Tujuan penambahan arang pada proses pengomposan adalah selain meningkatkan kualitas dari kompos tersebut, juga diharapkan dengan adanya arang pada pengomposan akan menambah jumlah dan aktivitas mikroorganisme yang berperan, sehingga proses dekomposisi dapat berlangsung lebih cepat. Arang bersifat sebagai soil conditioner di dalam tanah. Dari beberapa sumber mengemukakan bahwa dengan hanya penambahan arang pada media tumbuh tanaman, dapat meningkatkan perkembangan mikroorganisme positif di dalam tanah, sehingga pertumbuhan tanaman jadi terpacu. Diantaranya adalah: endo dan ektomikoriza pada tanaman kehutanan, rhizobium pada tanaman pertanian.

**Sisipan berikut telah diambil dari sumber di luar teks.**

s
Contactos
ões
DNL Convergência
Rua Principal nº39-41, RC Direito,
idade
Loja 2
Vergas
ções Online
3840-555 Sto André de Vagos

Hal ini terjadi akibat kondisi optimal yang tercipta bagi perkembangan mikro-organisme di dalam tanah.
Berdasarkan sifat serta fungsi arang, maka sejak tahun 1999, Puslitbang Hasil Hutan mulai mengembangkan pemanfaatan arang pada teknologi komposting. Hal ini juga didasari oleh penelitian-penelitian yang menyimpulkan bahwa arang baik dicampurkan pada saat proses komposting, atau jika terdapat kendala, maka arang diberikan pada saat proses komposting selesai, maka pada awalnya dinamai Arang Kompos. Selanjutnya hasil dari beberapa pengamatan, menunjukkan bahwa setelah arang kompos diaplikasikan, mikroorganisme yang digunakan sebagai aktivator yang masih tersimpan pada arang kompos, berfungsi sebagi fungisida hayati (biofungisida) untuk mencegah penyakit busuk akar pada tanaman, sehingga selanjutnya diberinama Arang Kompos Bio Aktif (ARKOBA).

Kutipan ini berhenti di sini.